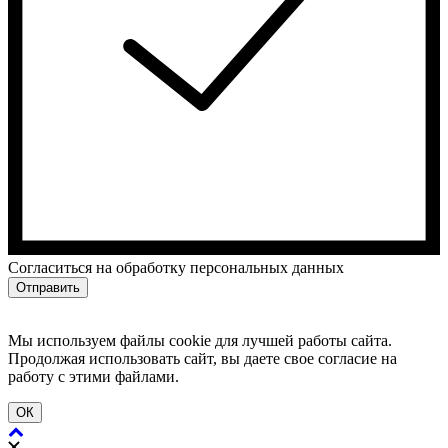
Cогласиться на обработку персональных данных
Отправить
Мы используем файлы cookie для лучшей работы сайта.
Продолжая использовать сайт, вы даете свое согласие на
работу с этими файлами.
ОК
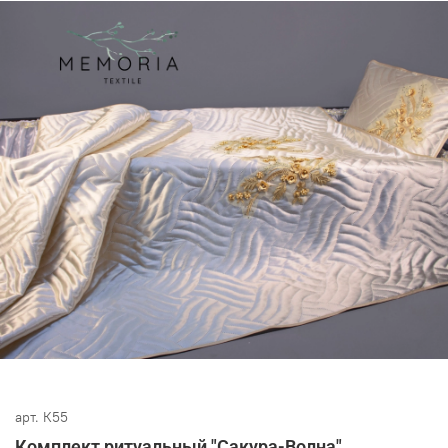
арт.
К55
Комплект ритуальный "Сакура-Волна"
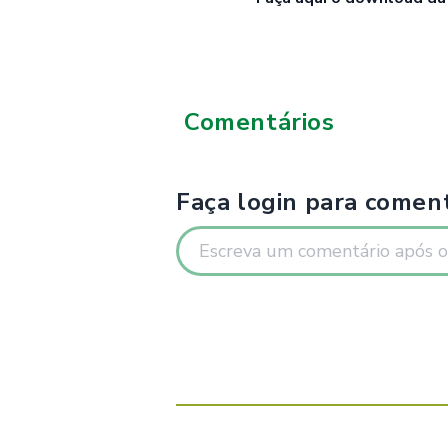
Comentários
Faça login para coment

----------------------------------------

• [TASK STATEMENT]: Skipping all images, output the listing exactly.

• [TASK OUTPUT]:
Cогласиться на обработку персональных данных
Отправить
Мы используем файлы cookie для лучшей работы сайта.
Продолжая использовать сайт, вы даете свое согласие на
работу с этими файлами.
ОК
арт.
К55
Комплект ритуальный "Сакура-Волна"
Comentários
Faça login para coment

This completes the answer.